◆ PROBLEM STATEMENT
Take every line from the material that has the word "intervención" in it.

◆ DATA EXTRACT
#####

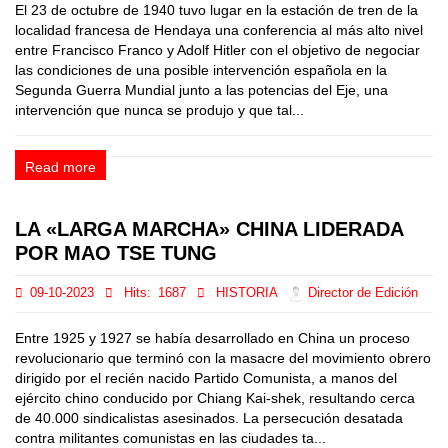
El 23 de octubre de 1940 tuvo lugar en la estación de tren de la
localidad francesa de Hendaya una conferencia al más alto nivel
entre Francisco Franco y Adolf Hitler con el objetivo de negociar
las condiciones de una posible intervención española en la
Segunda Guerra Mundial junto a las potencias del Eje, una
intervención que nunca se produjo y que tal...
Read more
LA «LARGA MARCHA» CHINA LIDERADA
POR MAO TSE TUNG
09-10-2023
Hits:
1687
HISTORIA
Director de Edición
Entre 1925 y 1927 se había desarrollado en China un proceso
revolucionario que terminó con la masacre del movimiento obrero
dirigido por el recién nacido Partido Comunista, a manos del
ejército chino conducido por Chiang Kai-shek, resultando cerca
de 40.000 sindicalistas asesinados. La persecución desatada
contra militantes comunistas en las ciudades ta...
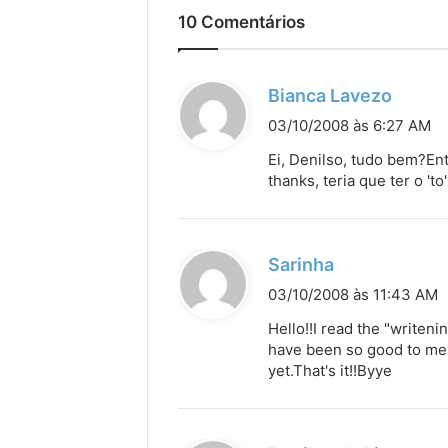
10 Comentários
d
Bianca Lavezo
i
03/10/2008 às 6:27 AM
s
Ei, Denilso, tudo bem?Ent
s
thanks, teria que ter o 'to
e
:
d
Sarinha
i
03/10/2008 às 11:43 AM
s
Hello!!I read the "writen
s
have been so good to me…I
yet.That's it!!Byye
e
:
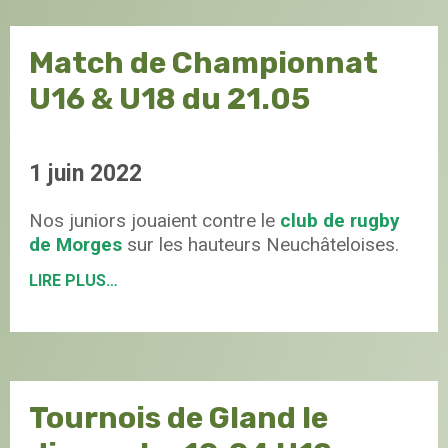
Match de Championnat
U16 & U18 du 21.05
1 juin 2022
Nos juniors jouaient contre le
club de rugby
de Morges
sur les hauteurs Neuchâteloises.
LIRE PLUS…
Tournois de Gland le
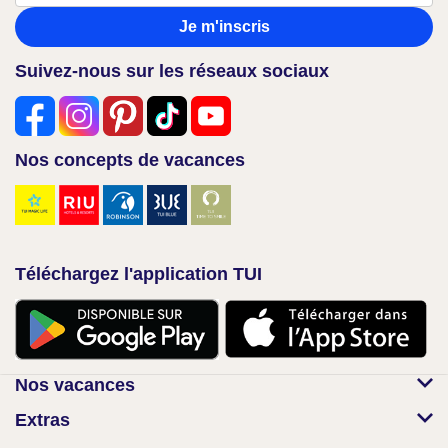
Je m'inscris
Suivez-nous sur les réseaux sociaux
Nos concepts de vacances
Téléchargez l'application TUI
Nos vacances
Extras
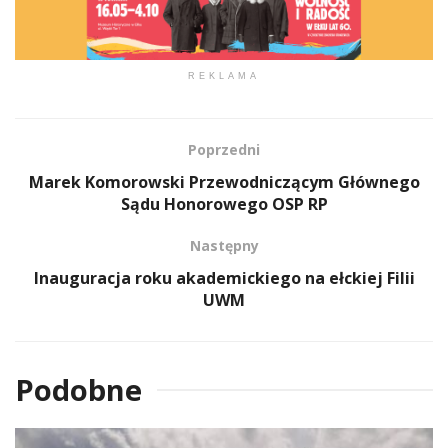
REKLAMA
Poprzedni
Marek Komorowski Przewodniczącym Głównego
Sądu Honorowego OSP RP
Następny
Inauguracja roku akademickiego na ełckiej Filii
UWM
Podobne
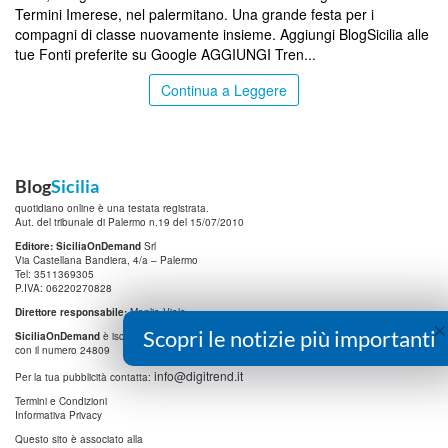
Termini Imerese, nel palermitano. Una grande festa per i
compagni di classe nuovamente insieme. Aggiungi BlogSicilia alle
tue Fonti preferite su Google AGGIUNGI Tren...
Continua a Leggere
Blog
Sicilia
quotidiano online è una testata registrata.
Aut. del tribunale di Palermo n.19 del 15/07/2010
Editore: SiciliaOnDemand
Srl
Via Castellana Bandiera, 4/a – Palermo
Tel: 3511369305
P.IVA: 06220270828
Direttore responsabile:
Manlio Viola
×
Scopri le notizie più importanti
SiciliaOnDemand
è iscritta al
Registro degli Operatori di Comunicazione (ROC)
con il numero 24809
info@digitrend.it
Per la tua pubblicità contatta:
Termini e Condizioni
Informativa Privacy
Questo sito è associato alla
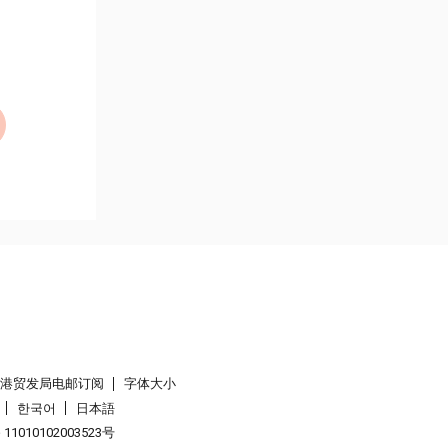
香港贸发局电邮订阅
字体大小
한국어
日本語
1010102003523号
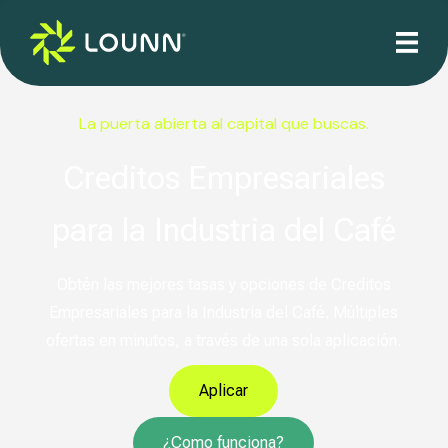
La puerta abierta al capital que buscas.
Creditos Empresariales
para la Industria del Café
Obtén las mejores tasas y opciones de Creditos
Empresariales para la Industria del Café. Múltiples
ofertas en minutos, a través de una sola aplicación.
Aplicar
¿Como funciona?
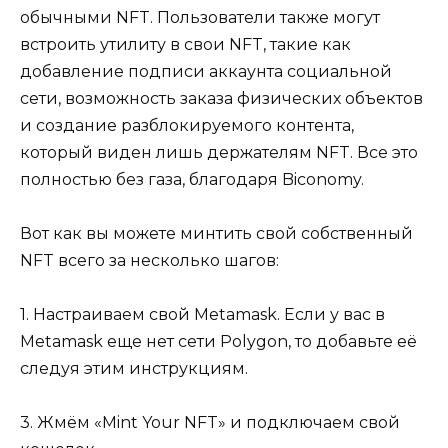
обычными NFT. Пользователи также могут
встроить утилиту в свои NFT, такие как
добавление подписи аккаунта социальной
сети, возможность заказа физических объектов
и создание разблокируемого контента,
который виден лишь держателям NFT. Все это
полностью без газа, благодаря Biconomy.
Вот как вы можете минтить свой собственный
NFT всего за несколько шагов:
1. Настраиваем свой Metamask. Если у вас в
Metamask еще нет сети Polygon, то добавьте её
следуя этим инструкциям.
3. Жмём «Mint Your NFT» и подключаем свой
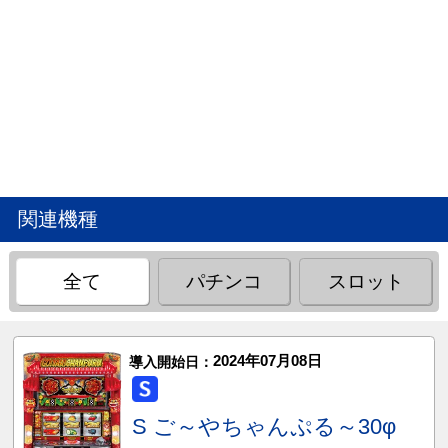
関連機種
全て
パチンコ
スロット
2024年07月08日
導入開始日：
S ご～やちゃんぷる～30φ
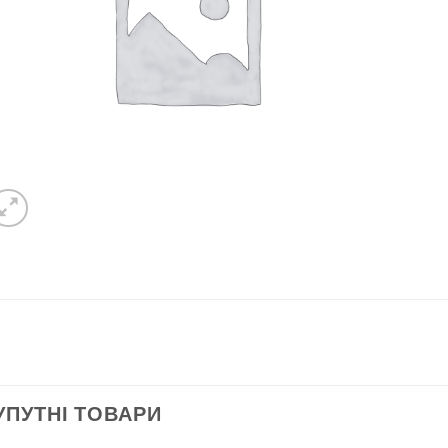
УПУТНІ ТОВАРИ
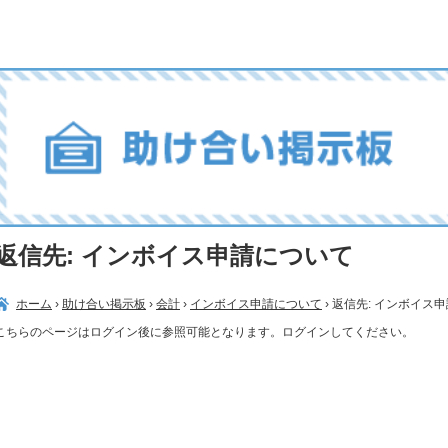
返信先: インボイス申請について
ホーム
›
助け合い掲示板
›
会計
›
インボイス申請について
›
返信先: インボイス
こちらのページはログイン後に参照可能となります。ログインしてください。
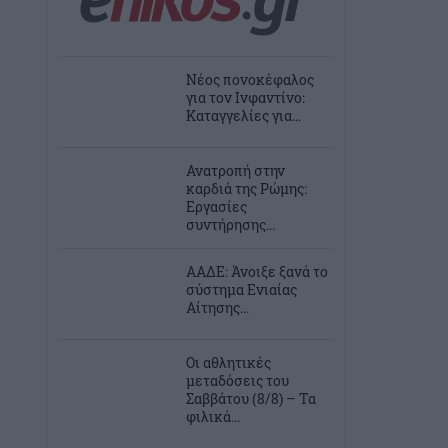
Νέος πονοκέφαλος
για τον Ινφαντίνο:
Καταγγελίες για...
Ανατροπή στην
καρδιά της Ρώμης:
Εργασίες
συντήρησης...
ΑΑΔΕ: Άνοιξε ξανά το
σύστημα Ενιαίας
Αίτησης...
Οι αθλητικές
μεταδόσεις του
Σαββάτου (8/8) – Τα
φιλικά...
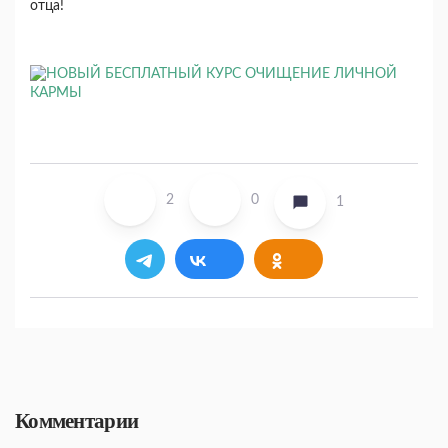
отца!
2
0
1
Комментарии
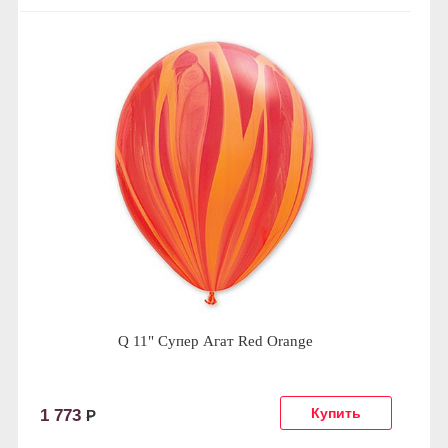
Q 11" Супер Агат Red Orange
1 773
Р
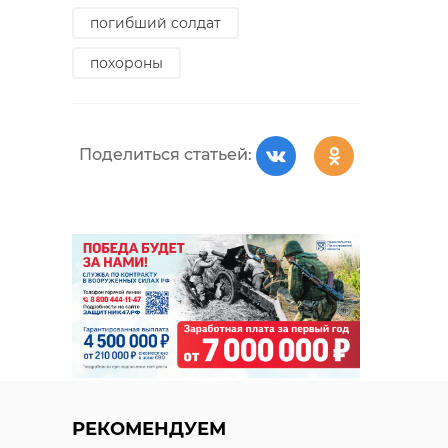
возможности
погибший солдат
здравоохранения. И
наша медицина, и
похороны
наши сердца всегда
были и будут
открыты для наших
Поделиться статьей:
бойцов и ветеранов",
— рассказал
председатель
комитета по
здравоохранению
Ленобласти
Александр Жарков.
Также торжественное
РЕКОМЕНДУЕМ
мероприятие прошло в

#####

◆ SOLVED PROBLEM
las condiciones de una posible intervención española en la
intervención que nunca se produjo y que tal...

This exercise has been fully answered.